I jerk the thought from my head, because no. It might be a dazzling hue, but it’s not the same one as the blue feather I’d protected today.

It can’t be the same type of plume. It’s impossible for one indisputable reason.

A reason I don’t want to think about.

This stranger’s the picture of disheveled elegance. Black boots soar up his legs, fitting around loose trousers. A white shirt hangs from his torso, the material as rumpled as an unmade bed. The garment dips into a shameless V, the neckline descending to his navel and exposing the majority of his chest.

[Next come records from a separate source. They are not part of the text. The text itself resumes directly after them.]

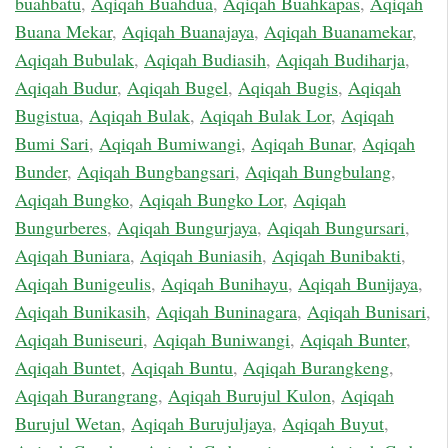
buahbatu
,
Aqiqah Buahdua
,
Aqiqah Buahkapas
,
Aqiqah
Buana Mekar
,
Aqiqah Buanajaya
,
Aqiqah Buanamekar
,
Aqiqah Bubulak
,
Aqiqah Budiasih
,
Aqiqah Budiharja
,
Aqiqah Budur
,
Aqiqah Bugel
,
Aqiqah Bugis
,
Aqiqah
Bugistua
,
Aqiqah Bulak
,
Aqiqah Bulak Lor
,
Aqiqah
Bumi Sari
,
Aqiqah Bumiwangi
,
Aqiqah Bunar
,
Aqiqah
Bunder
,
Aqiqah Bungbangsari
,
Aqiqah Bungbulang
,
Aqiqah Bungko
,
Aqiqah Bungko Lor
,
Aqiqah
Bungurberes
,
Aqiqah Bungurjaya
,
Aqiqah Bungursari
,
Aqiqah Buniara
,
Aqiqah Buniasih
,
Aqiqah Bunibakti
,
Aqiqah Bunigeulis
,
Aqiqah Bunihayu
,
Aqiqah Bunijaya
,
Aqiqah Bunikasih
,
Aqiqah Buninagara
,
Aqiqah Bunisari
,
Aqiqah Buniseuri
,
Aqiqah Buniwangi
,
Aqiqah Bunter
,
Aqiqah Buntet
,
Aqiqah Buntu
,
Aqiqah Burangkeng
,
Aqiqah Burangrang
,
Aqiqah Burujul Kulon
,
Aqiqah
Burujul Wetan
,
Aqiqah Burujuljaya
,
Aqiqah Buyut
,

Man, this fucker’s got some nerve.

A long coat billows around him, dyed the color of eventide. The hem taps his calves, and the collar flares along his jaw.

I retreat even farther, put distance between us, and take a wild guess. “You’re one of the Three. You’re the one who rules the sky.”

The Fae smirks. “Come now. You make me sound vicious.”

Although Faeries speak their own language, they’re fluent in the mortal tongue. But unlike my rustic drawl, his accent has a lofty, upward slope to it.

My attention jumps to his lips, coated in an ominous dark blue. Did he paint his mouth that shade? Or is it a natural part of his skin?

He’s a tall swig of water. My eyes trace his physique—slender yet toned where it counts—cresting to an exquisitely lethal visage. The hollows and ridges of his face are all points and inclines, his cheekbones slanting toward a pair of pointy ears.

My hands suffocate the whip. “I’m no man’s pet.”

“Indeed? Such a shame, and such a waste.” His irises gleam, their rings encrusted with a spectrum of blues, comparable to the vivid quills of a blue jay. “Though it’s a pleasure to know you haven’t been claimed yet.”

Yeah. I walked into that one. “What did you do to my sisters?”

“Mulish, meddlesome, mutinous little girl. Where are your manners?”

I swear, their hypocrisy is the stuff of legends. Nevertheless, I compress my lips, fighting to remember everything my sisters and I have been over, everything the villagers have been threatened to remember.